- Task item -
Output, word for word, the span of lines that starts at the one containing "RadPersisterManagerProxy – there should" and ends at the last line of the records.
-------------------------
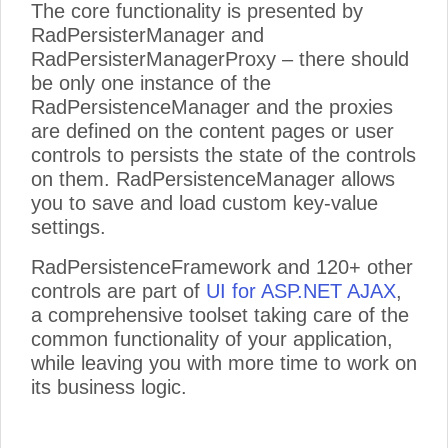
The core functionality is presented by
RadPersisterManager and
RadPersisterManagerProxy – there should
be only one instance of the
RadPersistenceManager and the proxies
are defined on the content pages or user
controls to persists the state of the controls
on them. RadPersistenceManager allows
you to save and load custom key-value
settings.
RadPersistenceFramework and 120+ other
controls are part of
UI for ASP.NET AJAX
,
a comprehensive toolset taking care of the
common functionality of your application,
while leaving you with more time to work on
its business logic.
-------------------------
- Answer box -
RadPersisterManagerProxy – there should
be only one instance of the
RadPersistenceManager and the proxies
are defined on the content pages or user
controls to persists the state of the controls
on them. RadPersistenceManager allows
you to save and load custom key-value
settings.
RadPersistenceFramework and 120+ other
controls are part of
UI for ASP.NET AJAX
,
a comprehensive toolset taking care of the
common functionality of your application,
while leaving you with more time to work on
its business logic.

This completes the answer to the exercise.